------ Information given ------
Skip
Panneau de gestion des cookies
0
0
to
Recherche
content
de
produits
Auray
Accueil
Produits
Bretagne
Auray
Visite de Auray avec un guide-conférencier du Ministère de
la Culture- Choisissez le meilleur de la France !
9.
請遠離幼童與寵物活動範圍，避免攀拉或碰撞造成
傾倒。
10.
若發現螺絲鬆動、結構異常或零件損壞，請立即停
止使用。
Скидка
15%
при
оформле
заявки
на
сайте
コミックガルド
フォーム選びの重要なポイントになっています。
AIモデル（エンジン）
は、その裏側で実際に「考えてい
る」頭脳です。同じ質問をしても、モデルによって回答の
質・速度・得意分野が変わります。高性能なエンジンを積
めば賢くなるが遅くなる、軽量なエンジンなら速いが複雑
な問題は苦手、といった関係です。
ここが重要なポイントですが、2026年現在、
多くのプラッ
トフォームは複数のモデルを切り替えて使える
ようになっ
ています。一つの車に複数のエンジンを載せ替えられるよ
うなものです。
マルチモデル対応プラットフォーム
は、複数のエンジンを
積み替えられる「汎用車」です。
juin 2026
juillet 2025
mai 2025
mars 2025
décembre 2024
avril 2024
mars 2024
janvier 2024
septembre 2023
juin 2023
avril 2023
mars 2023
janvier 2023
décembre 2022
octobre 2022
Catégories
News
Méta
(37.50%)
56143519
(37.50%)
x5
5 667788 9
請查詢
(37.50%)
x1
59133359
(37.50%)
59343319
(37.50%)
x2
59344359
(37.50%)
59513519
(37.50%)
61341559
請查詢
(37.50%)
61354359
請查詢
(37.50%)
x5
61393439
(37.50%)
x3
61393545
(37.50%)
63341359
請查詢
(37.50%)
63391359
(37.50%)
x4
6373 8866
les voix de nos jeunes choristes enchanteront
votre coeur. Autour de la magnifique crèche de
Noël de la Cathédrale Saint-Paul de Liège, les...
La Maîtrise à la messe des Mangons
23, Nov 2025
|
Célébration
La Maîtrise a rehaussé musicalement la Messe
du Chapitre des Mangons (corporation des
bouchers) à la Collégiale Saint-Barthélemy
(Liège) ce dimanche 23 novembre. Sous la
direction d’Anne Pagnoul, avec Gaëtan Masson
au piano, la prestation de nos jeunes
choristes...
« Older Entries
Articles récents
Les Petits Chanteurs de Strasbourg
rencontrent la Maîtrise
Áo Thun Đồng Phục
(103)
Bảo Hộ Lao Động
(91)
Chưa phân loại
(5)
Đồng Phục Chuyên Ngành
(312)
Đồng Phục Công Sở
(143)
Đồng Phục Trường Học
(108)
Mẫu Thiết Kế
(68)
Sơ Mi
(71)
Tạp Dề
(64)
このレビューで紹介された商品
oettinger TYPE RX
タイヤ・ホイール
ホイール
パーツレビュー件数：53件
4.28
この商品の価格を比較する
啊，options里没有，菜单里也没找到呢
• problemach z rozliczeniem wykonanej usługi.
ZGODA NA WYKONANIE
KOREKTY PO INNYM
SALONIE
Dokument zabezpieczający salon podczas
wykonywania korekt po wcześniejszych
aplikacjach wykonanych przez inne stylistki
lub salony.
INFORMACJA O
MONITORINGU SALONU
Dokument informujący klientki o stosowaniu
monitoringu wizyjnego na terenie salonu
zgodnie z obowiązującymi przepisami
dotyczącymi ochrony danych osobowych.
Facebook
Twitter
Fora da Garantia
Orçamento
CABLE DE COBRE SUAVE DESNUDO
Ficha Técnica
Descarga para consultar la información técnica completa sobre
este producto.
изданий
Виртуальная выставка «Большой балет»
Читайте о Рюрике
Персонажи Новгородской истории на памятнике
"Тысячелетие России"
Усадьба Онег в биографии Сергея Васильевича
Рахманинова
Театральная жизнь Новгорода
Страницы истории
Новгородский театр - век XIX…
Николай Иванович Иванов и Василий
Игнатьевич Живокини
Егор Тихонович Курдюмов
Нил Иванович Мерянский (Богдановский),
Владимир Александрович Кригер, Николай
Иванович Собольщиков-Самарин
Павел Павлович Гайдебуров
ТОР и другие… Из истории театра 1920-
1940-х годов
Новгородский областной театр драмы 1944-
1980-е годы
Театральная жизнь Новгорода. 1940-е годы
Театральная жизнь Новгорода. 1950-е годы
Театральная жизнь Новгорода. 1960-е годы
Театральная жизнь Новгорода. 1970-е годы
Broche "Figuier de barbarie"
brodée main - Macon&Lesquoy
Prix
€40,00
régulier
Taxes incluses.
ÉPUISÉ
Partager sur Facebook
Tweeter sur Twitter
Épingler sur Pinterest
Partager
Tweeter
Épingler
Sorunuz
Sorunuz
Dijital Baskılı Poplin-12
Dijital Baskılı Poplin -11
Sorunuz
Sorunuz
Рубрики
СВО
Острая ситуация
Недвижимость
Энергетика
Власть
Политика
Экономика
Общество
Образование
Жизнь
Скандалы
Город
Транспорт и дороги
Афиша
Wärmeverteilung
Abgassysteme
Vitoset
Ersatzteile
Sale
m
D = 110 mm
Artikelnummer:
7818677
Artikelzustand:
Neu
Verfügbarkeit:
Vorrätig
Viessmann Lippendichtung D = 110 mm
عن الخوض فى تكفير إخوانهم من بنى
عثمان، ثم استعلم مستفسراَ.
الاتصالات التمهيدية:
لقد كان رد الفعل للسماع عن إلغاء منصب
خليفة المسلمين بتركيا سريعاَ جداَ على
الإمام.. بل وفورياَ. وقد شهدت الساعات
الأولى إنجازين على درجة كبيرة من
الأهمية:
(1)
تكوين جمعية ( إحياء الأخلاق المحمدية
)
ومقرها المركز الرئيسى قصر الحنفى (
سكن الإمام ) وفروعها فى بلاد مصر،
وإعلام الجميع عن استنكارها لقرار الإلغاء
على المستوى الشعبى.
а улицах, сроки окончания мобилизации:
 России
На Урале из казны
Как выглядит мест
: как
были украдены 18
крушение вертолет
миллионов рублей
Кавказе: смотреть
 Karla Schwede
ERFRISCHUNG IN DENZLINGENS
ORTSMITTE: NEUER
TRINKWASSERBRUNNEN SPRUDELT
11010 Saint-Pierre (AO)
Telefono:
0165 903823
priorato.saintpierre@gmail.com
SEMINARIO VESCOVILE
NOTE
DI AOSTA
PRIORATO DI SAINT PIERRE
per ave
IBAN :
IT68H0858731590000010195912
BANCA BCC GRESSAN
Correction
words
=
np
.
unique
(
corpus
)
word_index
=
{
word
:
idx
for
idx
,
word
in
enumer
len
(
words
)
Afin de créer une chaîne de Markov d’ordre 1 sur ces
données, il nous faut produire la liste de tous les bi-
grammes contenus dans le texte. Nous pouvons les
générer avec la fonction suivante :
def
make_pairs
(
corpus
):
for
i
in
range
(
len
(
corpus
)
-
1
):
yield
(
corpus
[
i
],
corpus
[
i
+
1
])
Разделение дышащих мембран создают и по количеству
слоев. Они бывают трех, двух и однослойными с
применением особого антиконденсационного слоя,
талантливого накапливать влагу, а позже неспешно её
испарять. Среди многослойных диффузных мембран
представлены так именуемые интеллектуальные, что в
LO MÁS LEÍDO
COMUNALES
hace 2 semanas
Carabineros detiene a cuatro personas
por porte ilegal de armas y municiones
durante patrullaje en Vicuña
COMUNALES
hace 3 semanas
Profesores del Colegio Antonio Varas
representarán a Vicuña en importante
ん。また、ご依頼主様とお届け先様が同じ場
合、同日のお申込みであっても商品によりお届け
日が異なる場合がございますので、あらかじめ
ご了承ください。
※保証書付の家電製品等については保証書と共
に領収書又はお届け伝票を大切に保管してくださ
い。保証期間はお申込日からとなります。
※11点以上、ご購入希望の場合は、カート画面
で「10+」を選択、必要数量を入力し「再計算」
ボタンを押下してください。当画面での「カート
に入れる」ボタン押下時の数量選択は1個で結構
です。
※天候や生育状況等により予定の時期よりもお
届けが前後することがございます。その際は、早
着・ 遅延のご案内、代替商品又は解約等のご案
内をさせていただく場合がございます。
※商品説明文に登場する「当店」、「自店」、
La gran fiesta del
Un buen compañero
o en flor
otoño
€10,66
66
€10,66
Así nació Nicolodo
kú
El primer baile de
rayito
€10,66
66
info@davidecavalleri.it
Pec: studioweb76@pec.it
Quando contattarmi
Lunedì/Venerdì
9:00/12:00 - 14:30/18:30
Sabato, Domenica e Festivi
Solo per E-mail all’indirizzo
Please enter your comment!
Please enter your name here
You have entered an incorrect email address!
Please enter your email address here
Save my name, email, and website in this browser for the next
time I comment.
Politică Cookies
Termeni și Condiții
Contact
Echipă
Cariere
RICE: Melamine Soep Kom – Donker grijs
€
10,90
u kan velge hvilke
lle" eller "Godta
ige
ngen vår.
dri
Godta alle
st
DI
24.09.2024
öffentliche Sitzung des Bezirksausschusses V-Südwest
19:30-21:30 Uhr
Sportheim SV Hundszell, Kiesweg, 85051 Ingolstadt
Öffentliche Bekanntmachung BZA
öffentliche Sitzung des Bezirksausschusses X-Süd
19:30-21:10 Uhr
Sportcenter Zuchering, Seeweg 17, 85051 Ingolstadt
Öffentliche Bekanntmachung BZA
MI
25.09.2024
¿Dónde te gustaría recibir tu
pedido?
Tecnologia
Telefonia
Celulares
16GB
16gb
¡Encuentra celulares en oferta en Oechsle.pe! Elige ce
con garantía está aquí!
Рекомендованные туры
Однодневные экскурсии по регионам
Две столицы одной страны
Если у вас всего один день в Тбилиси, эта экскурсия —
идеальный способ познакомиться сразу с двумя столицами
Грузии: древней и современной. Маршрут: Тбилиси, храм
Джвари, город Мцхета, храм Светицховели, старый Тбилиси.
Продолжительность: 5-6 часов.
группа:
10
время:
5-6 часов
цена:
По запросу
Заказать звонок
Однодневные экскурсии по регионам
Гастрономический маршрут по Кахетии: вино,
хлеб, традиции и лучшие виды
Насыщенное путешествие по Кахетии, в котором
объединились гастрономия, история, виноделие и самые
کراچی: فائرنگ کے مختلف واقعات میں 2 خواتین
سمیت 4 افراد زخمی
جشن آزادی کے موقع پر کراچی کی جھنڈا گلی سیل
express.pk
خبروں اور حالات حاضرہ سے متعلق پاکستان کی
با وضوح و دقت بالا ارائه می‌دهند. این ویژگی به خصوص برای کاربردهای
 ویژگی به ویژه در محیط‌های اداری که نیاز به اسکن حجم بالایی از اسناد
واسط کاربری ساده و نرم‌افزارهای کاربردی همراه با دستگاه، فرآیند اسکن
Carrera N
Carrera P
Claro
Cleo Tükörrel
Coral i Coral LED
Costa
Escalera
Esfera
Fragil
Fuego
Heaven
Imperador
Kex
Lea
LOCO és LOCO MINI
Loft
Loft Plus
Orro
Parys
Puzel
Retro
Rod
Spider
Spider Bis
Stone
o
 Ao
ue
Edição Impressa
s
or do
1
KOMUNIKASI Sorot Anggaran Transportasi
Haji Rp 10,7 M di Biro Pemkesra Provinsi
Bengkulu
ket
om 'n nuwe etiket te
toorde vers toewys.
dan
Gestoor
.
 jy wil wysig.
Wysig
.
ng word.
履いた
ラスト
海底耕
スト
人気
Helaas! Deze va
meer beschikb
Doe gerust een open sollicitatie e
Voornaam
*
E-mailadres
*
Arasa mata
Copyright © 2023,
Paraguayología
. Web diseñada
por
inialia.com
------
Work request: Check every line of the data, and copy the ones that contain "часов".

Expected output:
Продолжительность: 5-6 часов.
5-6 часов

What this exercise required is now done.